Unfortunately (but perhaps predictably/understandably) this is where I'm out of the game in terms of difficulty level :) I'm extremely happy to go poking around and follow someone else's nose though :D

Thinking about the situation a bit myself, I wonder if this is reader/writer race condition. For example, maybe Chrome is updating the screen (SHM region, presumably) at the exact same nanosecond x11vnc is trying to read it... potentially across concurrent threads... and perhaps a barrier/mutex/synchronization fence in the X server isn't locking where it should be, or something.
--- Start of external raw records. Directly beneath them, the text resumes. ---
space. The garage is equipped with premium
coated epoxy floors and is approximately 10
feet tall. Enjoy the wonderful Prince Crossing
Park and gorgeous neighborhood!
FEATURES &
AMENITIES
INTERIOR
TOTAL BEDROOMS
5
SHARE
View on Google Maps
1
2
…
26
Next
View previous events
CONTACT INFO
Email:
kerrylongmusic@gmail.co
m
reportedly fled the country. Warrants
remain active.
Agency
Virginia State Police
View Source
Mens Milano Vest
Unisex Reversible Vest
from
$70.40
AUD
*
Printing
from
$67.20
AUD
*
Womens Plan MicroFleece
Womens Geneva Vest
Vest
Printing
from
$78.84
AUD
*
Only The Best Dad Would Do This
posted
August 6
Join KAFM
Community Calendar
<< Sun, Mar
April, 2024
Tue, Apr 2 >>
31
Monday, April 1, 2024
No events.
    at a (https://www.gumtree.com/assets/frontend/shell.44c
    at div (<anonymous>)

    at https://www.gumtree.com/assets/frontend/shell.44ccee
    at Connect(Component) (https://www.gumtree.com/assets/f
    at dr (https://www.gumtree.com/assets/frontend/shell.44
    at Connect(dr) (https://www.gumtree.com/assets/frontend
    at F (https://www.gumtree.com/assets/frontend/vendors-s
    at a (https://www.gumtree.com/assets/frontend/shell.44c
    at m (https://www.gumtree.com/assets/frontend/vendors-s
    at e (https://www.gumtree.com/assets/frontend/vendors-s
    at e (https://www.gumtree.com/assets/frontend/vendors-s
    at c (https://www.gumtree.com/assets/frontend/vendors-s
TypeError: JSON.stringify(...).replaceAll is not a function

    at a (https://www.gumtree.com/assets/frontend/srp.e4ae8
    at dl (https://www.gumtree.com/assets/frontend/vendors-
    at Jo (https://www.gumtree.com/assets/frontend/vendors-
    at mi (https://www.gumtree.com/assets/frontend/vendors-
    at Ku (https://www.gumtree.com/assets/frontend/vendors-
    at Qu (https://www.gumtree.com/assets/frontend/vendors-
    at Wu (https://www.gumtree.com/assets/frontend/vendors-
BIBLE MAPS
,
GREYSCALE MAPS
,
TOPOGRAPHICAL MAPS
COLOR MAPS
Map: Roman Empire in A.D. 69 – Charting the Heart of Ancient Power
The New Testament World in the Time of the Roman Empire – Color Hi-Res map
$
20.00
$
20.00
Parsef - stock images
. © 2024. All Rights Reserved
Perhaps this is happening because XDAMAGE is feeding x11vnc "this has changed" events faster than the X server can marshal/arbitrate access to them, or maybe so many additional screen updates are occurring around recently-posted XDAMAGE update coordinates that attempts to read the screen are falling within the trigger boundaries of a particularly tight race condition of some kind that only rears its head in circumstances of very precise timing.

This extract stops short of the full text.